== Action item ==
Write out all of the records exactly once more and skip the images.

Records from a collection:
__________

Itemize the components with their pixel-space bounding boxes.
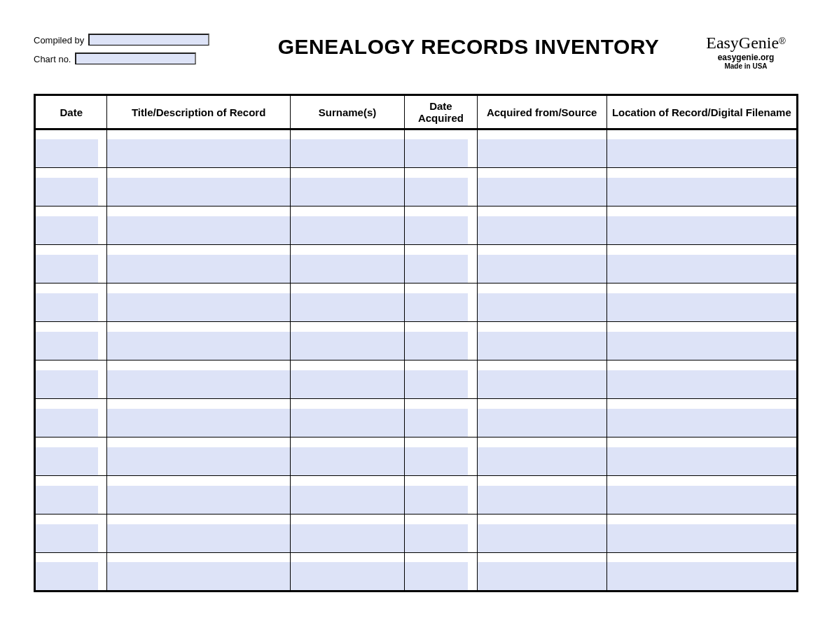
- col-date-acquired: Date Acquired: [405, 95, 477, 130]
- date-input[interactable]: [36, 216, 98, 244]
- cell-source: [477, 284, 606, 322]
- cell-title: [107, 360, 290, 399]
- date-input[interactable]: [36, 562, 98, 590]
- title-input[interactable]: [107, 486, 289, 514]
- surname-input[interactable]: [291, 524, 404, 552]
- cell-date-acquired: [405, 168, 477, 206]
- date-acquired-input[interactable]: [405, 293, 468, 321]
- title-input[interactable]: [107, 524, 289, 552]
- surname-input[interactable]: [291, 293, 404, 321]
- table-row: [35, 438, 798, 476]
- cell-date-acquired: [405, 130, 477, 168]
- cell-date-acquired: [405, 284, 477, 322]
- surname-input[interactable]: [291, 332, 404, 360]
- date-input[interactable]: [36, 370, 98, 398]
- source-input[interactable]: [478, 216, 606, 244]
- surname-input[interactable]: [291, 562, 404, 590]
- title-input[interactable]: [107, 409, 289, 437]
- location-input[interactable]: [607, 216, 796, 244]
- date-acquired-input[interactable]: [405, 139, 468, 167]
- location-input[interactable]: [607, 409, 796, 437]
- compiled-by-input[interactable]: [88, 34, 209, 46]
- cell-source: [477, 438, 606, 476]
- header-meta: Compiled by Chart no.: [34, 34, 244, 71]
- cell-date-acquired: [405, 322, 477, 360]
- cell-date: [35, 553, 107, 592]
- date-input[interactable]: [36, 139, 98, 167]
- title-input[interactable]: [107, 255, 289, 283]
- cell-source: [477, 206, 606, 245]
- chart-no-label: Chart no.: [34, 54, 71, 64]
- date-input[interactable]: [36, 409, 98, 437]
- date-input[interactable]: [36, 524, 98, 552]
- source-input[interactable]: [478, 447, 606, 475]
- surname-input[interactable]: [291, 409, 404, 437]
- surname-input[interactable]: [291, 216, 404, 244]
- date-acquired-input[interactable]: [405, 178, 468, 206]
- cell-location: [606, 168, 797, 206]
- date-input[interactable]: [36, 332, 98, 360]
- surname-input[interactable]: [291, 178, 404, 206]
- cell-date-acquired: [405, 476, 477, 514]
- cell-surname: [290, 168, 404, 206]
- chart-no-input[interactable]: [75, 52, 196, 64]
- source-input[interactable]: [478, 409, 606, 437]
- date-input[interactable]: [36, 178, 98, 206]
- cell-surname: [290, 438, 404, 476]
- date-acquired-input[interactable]: [405, 255, 468, 283]
- date-acquired-input[interactable]: [405, 409, 468, 437]
- title-input[interactable]: [107, 139, 289, 167]
- source-input[interactable]: [478, 486, 606, 514]
- date-acquired-input[interactable]: [405, 216, 468, 244]
- title-input[interactable]: [107, 447, 289, 475]
- source-input[interactable]: [478, 370, 606, 398]
- date-acquired-input[interactable]: [405, 562, 468, 590]
- date-acquired-input[interactable]: [405, 524, 468, 552]
- location-input[interactable]: [607, 562, 796, 590]
- cell-title: [107, 130, 290, 168]
- source-input[interactable]: [478, 332, 606, 360]
- date-acquired-input[interactable]: [405, 370, 468, 398]
- source-input[interactable]: [478, 139, 606, 167]
- form-header: Compiled by Chart no. GENEALOGY RECORDS …: [34, 34, 798, 71]
- date-acquired-input[interactable]: [405, 332, 468, 360]
- surname-input[interactable]: [291, 486, 404, 514]
- source-input[interactable]: [478, 178, 606, 206]
- location-input[interactable]: [607, 486, 796, 514]
- location-input[interactable]: [607, 447, 796, 475]
- location-input[interactable]: [607, 332, 796, 360]
- date-input[interactable]: [36, 486, 98, 514]
- cell-surname: [290, 206, 404, 245]
- title-input[interactable]: [107, 332, 289, 360]
- title-input[interactable]: [107, 293, 289, 321]
- title-input[interactable]: [107, 562, 289, 590]
- location-input[interactable]: [607, 139, 796, 167]
- date-input[interactable]: [36, 293, 98, 321]
- title-input[interactable]: [107, 370, 289, 398]
- cell-location: [606, 438, 797, 476]
- location-input[interactable]: [607, 524, 796, 552]
- cell-source: [477, 168, 606, 206]
- title-input[interactable]: [107, 178, 289, 206]
- source-input[interactable]: [478, 255, 606, 283]
- col-location: Location of Record/Digital Filename: [606, 95, 797, 130]
- title-input[interactable]: [107, 216, 289, 244]
- surname-input[interactable]: [291, 139, 404, 167]
- date-acquired-input[interactable]: [405, 486, 468, 514]
- col-date: Date: [35, 95, 107, 130]
- location-input[interactable]: [607, 255, 796, 283]
- source-input[interactable]: [478, 562, 606, 590]
- surname-input[interactable]: [291, 447, 404, 475]
- source-input[interactable]: [478, 293, 606, 321]
- location-input[interactable]: [607, 178, 796, 206]
- date-input[interactable]: [36, 447, 98, 475]
- location-input[interactable]: [607, 293, 796, 321]
- location-input[interactable]: [607, 370, 796, 398]
- date-acquired-input[interactable]: [405, 447, 468, 475]
- surname-input[interactable]: [291, 370, 404, 398]
- source-input[interactable]: [478, 524, 606, 552]
- cell-location: [606, 284, 797, 322]
- surname-input[interactable]: [291, 255, 404, 283]
- date-input[interactable]: [36, 255, 98, 283]
- table-row: [35, 284, 798, 322]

__________

== The answer ==
Itemize the components with their pixel-space bounding boxes.
- col-date-acquired: Date Acquired: [405, 95, 477, 130]
- date-input[interactable]: [36, 216, 98, 244]
- cell-source: [477, 284, 606, 322]
- cell-title: [107, 360, 290, 399]
- date-input[interactable]: [36, 562, 98, 590]
- title-input[interactable]: [107, 486, 289, 514]
- surname-input[interactable]: [291, 524, 404, 552]
- cell-date-acquired: [405, 168, 477, 206]
- date-acquired-input[interactable]: [405, 293, 468, 321]
- title-input[interactable]: [107, 524, 289, 552]
- surname-input[interactable]: [291, 293, 404, 321]
- table-row: [35, 438, 798, 476]
- cell-date-acquired: [405, 130, 477, 168]
- cell-date-acquired: [405, 284, 477, 322]
- surname-input[interactable]: [291, 332, 404, 360]
- date-input[interactable]: [36, 370, 98, 398]
- source-input[interactable]: [478, 216, 606, 244]
- surname-input[interactable]: [291, 562, 404, 590]
- title-input[interactable]: [107, 409, 289, 437]
- location-input[interactable]: [607, 216, 796, 244]
- date-acquired-input[interactable]: [405, 139, 468, 167]
- location-input[interactable]: [607, 409, 796, 437]
- compiled-by-input[interactable]: [88, 34, 209, 46]
- cell-source: [477, 438, 606, 476]
- header-meta: Compiled by Chart no.: [34, 34, 244, 71]
- cell-date-acquired: [405, 322, 477, 360]
- cell-date: [35, 553, 107, 592]
- date-input[interactable]: [36, 139, 98, 167]
- title-input[interactable]: [107, 255, 289, 283]
- cell-source: [477, 206, 606, 245]
- chart-no-label: Chart no.: [34, 54, 71, 64]
- date-input[interactable]: [36, 409, 98, 437]
- date-input[interactable]: [36, 524, 98, 552]
- source-input[interactable]: [478, 447, 606, 475]
- surname-input[interactable]: [291, 409, 404, 437]
- surname-input[interactable]: [291, 216, 404, 244]
- date-acquired-input[interactable]: [405, 178, 468, 206]
- cell-location: [606, 168, 797, 206]
- date-input[interactable]: [36, 332, 98, 360]
- surname-input[interactable]: [291, 178, 404, 206]
- cell-date-acquired: [405, 476, 477, 514]
- cell-surname: [290, 168, 404, 206]
- chart-no-input[interactable]: [75, 52, 196, 64]
- source-input[interactable]: [478, 409, 606, 437]
- date-input[interactable]: [36, 178, 98, 206]
- cell-surname: [290, 438, 404, 476]
- date-acquired-input[interactable]: [405, 255, 468, 283]
- date-acquired-input[interactable]: [405, 409, 468, 437]
- title-input[interactable]: [107, 139, 289, 167]
- source-input[interactable]: [478, 486, 606, 514]
- date-acquired-input[interactable]: [405, 216, 468, 244]
- title-input[interactable]: [107, 447, 289, 475]
- source-input[interactable]: [478, 370, 606, 398]
- date-acquired-input[interactable]: [405, 562, 468, 590]
- date-acquired-input[interactable]: [405, 524, 468, 552]
- location-input[interactable]: [607, 562, 796, 590]
- cell-title: [107, 130, 290, 168]
- source-input[interactable]: [478, 332, 606, 360]
- date-acquired-input[interactable]: [405, 370, 468, 398]
- source-input[interactable]: [478, 139, 606, 167]
- form-header: Compiled by Chart no. GENEALOGY RECORDS …: [34, 34, 798, 71]
- date-acquired-input[interactable]: [405, 332, 468, 360]
- surname-input[interactable]: [291, 486, 404, 514]
- source-input[interactable]: [478, 178, 606, 206]
- location-input[interactable]: [607, 486, 796, 514]
- location-input[interactable]: [607, 447, 796, 475]
- location-input[interactable]: [607, 332, 796, 360]
- date-input[interactable]: [36, 486, 98, 514]
- cell-surname: [290, 206, 404, 245]
- title-input[interactable]: [107, 332, 289, 360]
- title-input[interactable]: [107, 293, 289, 321]
- title-input[interactable]: [107, 562, 289, 590]
- location-input[interactable]: [607, 139, 796, 167]
- date-input[interactable]: [36, 293, 98, 321]
- title-input[interactable]: [107, 370, 289, 398]
- cell-location: [606, 438, 797, 476]
- location-input[interactable]: [607, 524, 796, 552]
- cell-source: [477, 168, 606, 206]
- title-input[interactable]: [107, 178, 289, 206]
- source-input[interactable]: [478, 255, 606, 283]
- col-location: Location of Record/Digital Filename: [606, 95, 797, 130]
- title-input[interactable]: [107, 216, 289, 244]
- surname-input[interactable]: [291, 139, 404, 167]
- date-acquired-input[interactable]: [405, 486, 468, 514]
- col-date: Date: [35, 95, 107, 130]
- location-input[interactable]: [607, 255, 796, 283]
- source-input[interactable]: [478, 562, 606, 590]
- surname-input[interactable]: [291, 447, 404, 475]
- source-input[interactable]: [478, 293, 606, 321]
- location-input[interactable]: [607, 178, 796, 206]
- date-input[interactable]: [36, 447, 98, 475]
- location-input[interactable]: [607, 293, 796, 321]
- location-input[interactable]: [607, 370, 796, 398]
- date-acquired-input[interactable]: [405, 447, 468, 475]
- surname-input[interactable]: [291, 370, 404, 398]
- source-input[interactable]: [478, 524, 606, 552]
- cell-location: [606, 284, 797, 322]
- surname-input[interactable]: [291, 255, 404, 283]
- date-input[interactable]: [36, 255, 98, 283]
- table-row: [35, 284, 798, 322]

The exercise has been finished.